Saturday, August 15, 2020

Sputnik Review


Most movies try too hard, feeling the need to over-complicate even the slightest detail in a well-worn idea. I've watched a lot of dreck (and reviewed some of it), but why is that? Maybe there are no more new ideas in Hollywood, or at least, no new "bankable" ideas. Perhaps that's why we turn to Russia for an eagerly competent science-fiction horror film "Sputnik," which comes to US audiences only through subtitles. This is a no-frills treat packed with government conspiracy, bloodshed, science, fiction, and yes, a nasty little creature that comes from space.

In 1983, after a day without contact, a Russian spacecraft lands back to Earth, with one passenger dead, one alive, and one new, sleeping inside the living. What is it? What does it want? How did it get inside him? Can we remove it? The answers to those questions, the last one in particular, are tasked to Tatyana (Oksana Akinshina), a disgraced doctor who's career is saved by Colonel Semiradov (Fyodor Bondarchuk), after her risky practices threatened a patient's life in an offscreen event.
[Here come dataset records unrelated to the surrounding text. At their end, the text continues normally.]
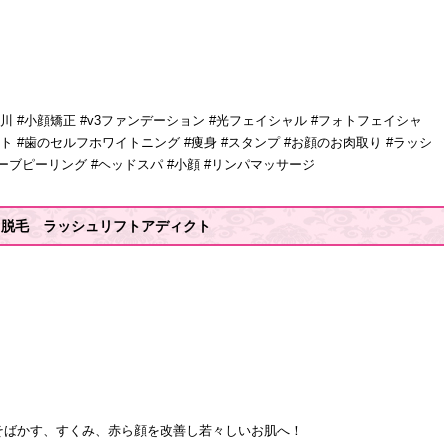
#立川 #小顔矯正 #v3ファンデーション #光フェイシャル #フォトフェイシャ
フト #歯のセルフホワイトニング #痩身 #スタンプ #お顔のお肉取り #ラッシ
ハーブピーリング #ヘッドスパ #小顔 #リンパマッサージ
♪脱毛 ラッシュリフトアディクト
）
そばかす、すくみ、赤ら顔を改善し若々しいお肌へ！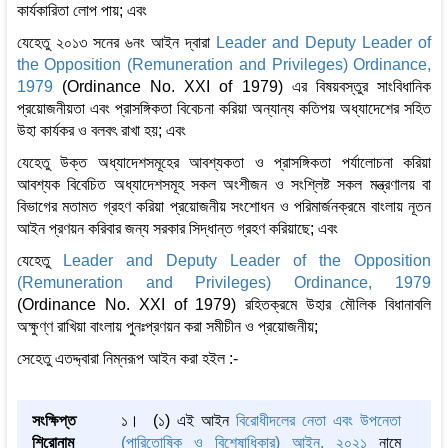
কার্যকারিতা লোপ পায়; এবং
যেহেতু ২০১৩ সনের ৬নং আইন দ্বারা
Leader and Deputy Leader of
the Opposition (Remuneration and Privileges) Ordinance,
1979
(Ordinance No. XXI of 1979) এর বিষয়বস্তুর সাংবিধানিক
প্রয়োজনীয়তা এবং প্রাসঙ্গিকতা বিবেচনা করিয়া অন্যান্য কতিপয় অধ্যাদেশের সহিত
উহা কার্যকর ও বলবৎ রাখা হয়; এবং
যেহেতু উক্ত অধ্যাদেশসমূহের আবশ্যকতা ও প্রাসঙ্গিকতা পর্যালোচনা করিয়া
আবশ্যক বিবেচিত অধ্যাদেশসমূহ সকল অংশীজন ও সংশ্লিষ্ট সকল মন্ত্রণালয় বা
বিভাগের মতামত গ্রহণ করিয়া প্রয়োজনীয় সংশোধন ও পরিমার্জনক্রমে বাংলায় নূতন
আইন প্রণয়ন করিবার জন্য সরকার সিদ্ধান্ত গ্রহণ করিয়াছে; এবং
যেহেতু
Leader and Deputy Leader of the Opposition
(Remuneration and Privileges) Ordinance, 1979
(Ordinance No. XXI of 1979) রহিতক্রমে উহার মৌলিক বিধানাবলি
অক্ষুণ্ণ রাখিয়া বাংলায় পুনঃপ্রণয়ন করা সমীচীন ও প্রয়োজনীয়;
সেহেতু এতদ্দ্বারা নিম্নরূপ আইন করা হইল :-
সংক্ষিপ্ত
১। (১) এই আইন
বিরোধীদলের নেতা এবং উপনেতা
শিরোনাম
(পারিতোষিক ও বিশেষাধিকার) আইন, ২০২১
নামে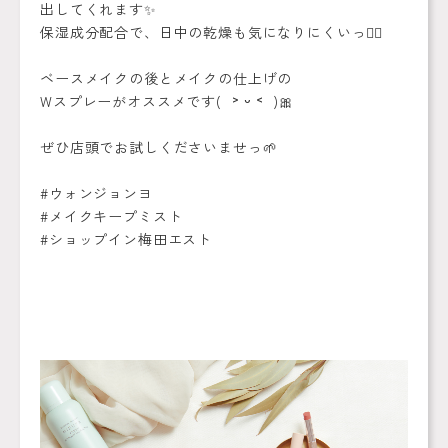
出してくれます✨
保湿成分配合で、日中の乾燥も気になりにくいっ✊🏻
ベースメイクの後とメイクの仕上げの
Wスプレーがオススメです( ˃ ᵕ ˂ )🎀
ぜひ店頭でお試しくださいませっ🌱
#ウォンジョンヨ
#メイクキープミスト
#ショップイン梅田エスト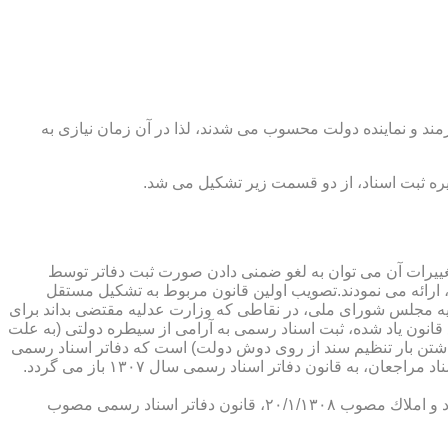
رمند و نماینده دولت محسوب می شدند، لذا در آن زمان نیازی به
پدیدار ساخت كه از عمده ترین تغییرات آن می توان به لغو ضمنی دادن صورت ثبت دفاتر توسط
ارائه می نمودند.تصویب اولین قانون مربوط به تشكیل مستقل
۱۳۰۷ باز می گردد. مطابق ماده ۱ قانون تشكیل دفاتر اسناد رسمی مصوب ۱۳/۱۱/۱۳۰۷ كمیسیون عدلیه مجلس شورای ملی، در نقاطی كه وزارت عدلیه مقتضی بداند برای
قانون یاد شده، ثبت اسناد رسمی به آرامی از سیطره دولتی (به علت
اشتن بار تنظیم سند از روی دوش دولت) است كه دفاتر اسناد رسمی
شكل می گیرد، علی رغم اینكه صلاحیت دفاتر در آن زمان محلی بوده است. به عبارت دیگر اولین اقدام مربوط به خصوصی سازی تنظیم اسناد مراجعان، به قانون دفاتر اسناد رسمی سال ۱۳۰۷ باز می گردد.
در آن زمان، هر دفتر اسناد رسمی مركب از یك نفر صاحب دفتر و لااقل یك نفر نماینده اداره ثبت اسناد بوده است. با تصویب قانون ثبت اسناد و املاك مصوب ۲۰/۱/۱۳۰۸، قانون دفاتر اسناد رسمی مصوب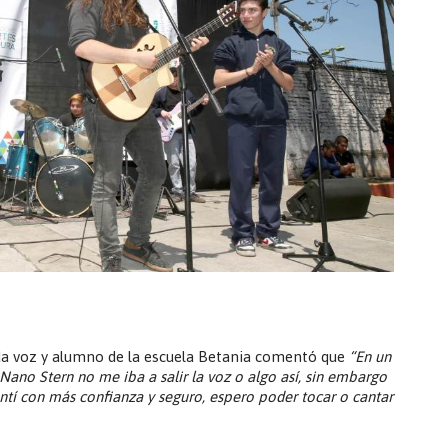
da voz y alumno de la escuela Betania comentó que
“En un
no Stern no me iba a salir la voz o algo así, sin embargo
ntí con más confianza y seguro, espero poder tocar o cantar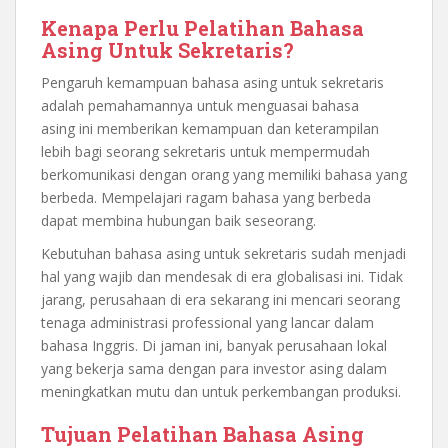
Kenapa Perlu Pelatihan Bahasa
Asing Untuk Sekretaris?
Pengaruh kemampuan bahasa asing untuk sekretaris
adalah pemahamannya untuk menguasai bahasa
asing ini memberikan kemampuan dan keterampilan
lebih bagi seorang sekretaris untuk mempermudah
berkomunikasi dengan orang yang memiliki bahasa yang
berbeda. Mempelajari ragam bahasa yang berbeda
dapat membina hubungan baik seseorang.
Kebutuhan bahasa asing untuk sekretaris sudah menjadi
hal yang wajib dan mendesak di era globalisasi ini. Tidak
jarang, perusahaan di era sekarang ini mencari seorang
tenaga administrasi professional yang lancar dalam
bahasa Inggris. Di jaman ini, banyak perusahaan lokal
yang bekerja sama dengan para investor asing dalam
meningkatkan mutu dan untuk perkembangan produksi.
Tujuan Pelatihan Bahasa Asing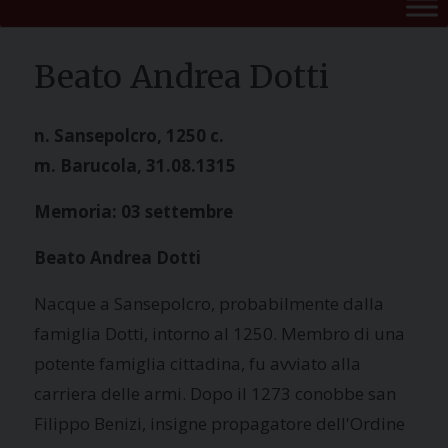
Beato Andrea Dotti
n. Sansepolcro, 1250 c.
m. Barucola, 31.08.1315
Memoria: 03 settembre
Beato Andrea Dotti
Nacque a Sansepolcro, probabilmente dalla
famiglia Dotti, intorno al 1250. Membro di una
potente famiglia cittadina, fu avviato alla
carriera delle armi. Dopo il 1273 conobbe san
Filippo Benizi, insigne propagatore dell'Ordine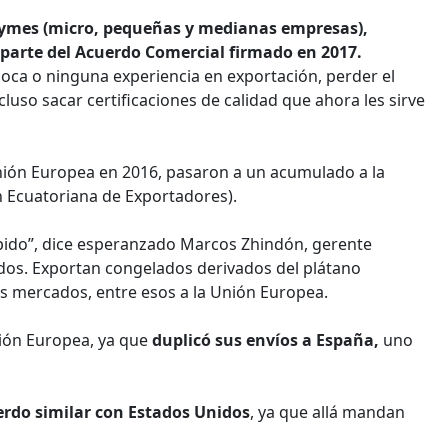
pymes (micro, pequeñas y medianas empresas),
parte del Acuerdo Comercial firmado en 2017.
poca o ninguna experiencia en exportación, perder el
cluso sacar certificaciones de calidad que ahora les sirve
nión Europea en 2016, pasaron a un acumulado a la
ón Ecuatoriana de Exportadores).
ápido”, dice esperanzado Marcos Zhindón, gerente
dos. Exportan congelados derivados del plátano
ros mercados, entre esos a la Unión Europea.
nión Europea, ya que
duplicó sus envíos a España,
uno
uerdo similar con Estados Unidos
, ya que allá mandan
If you're going to ask what the Military wants with an alien, then you have not seen a lot of movies.

This creatures lives inside and outside its host, though only for about an hour a night, and the cosmonaut remains under heavy guard as scientists work to study the parasite. (Or is it symbiote?) Expect the obligatory scenes where someone "wants to take a closer look" and the even more obligatory consequences.

I wish I could say the narrative is something best kept a secret, so that you, the viewer, could be surprised, but the only way to be shocked would be to have never watched 1979's "Alien," any of its sequels, or any film it inspired (or inspired it). But part of the fun of these pictures is seeing all the neat new twists play out; everyone knows, or at least thinks they know, what's going to happen, who's gonna die, and how it all ends. You sit in suspense, waiting for that part you just know is coming, all the while sorta hoping to be wrong. "Sputnik" offers everything you want in an creature feature, all thrills and trimmed of most unnecessary fat.

Most unique here isn't its characters, plot or even monster- it's its setting. The industrial Russian facilities casts a damp coldness to every shot, one that to American's feels almost as alien as the alien itself; everything looks like Earth, but something's not quite right. A detached emptiness fills you with dread- this is a place where you know bad stuff has happened and is going to happen. And bad stuff does happen, and then happens again, and again.

The lack of an English dub ends up being an unintended brilliant move, a cost-saving measure that gives the production a sort of pseudo-documentary feel; your eyes dart quickly over the subtitles and then scramble back onto the screen, wishing not to miss chance to get lost in the bleak craftsmanship. For all its gloominess, there is somewhat of a happy ending, but with the world in its current state, I'm not sure we need something this gloomy to begin with.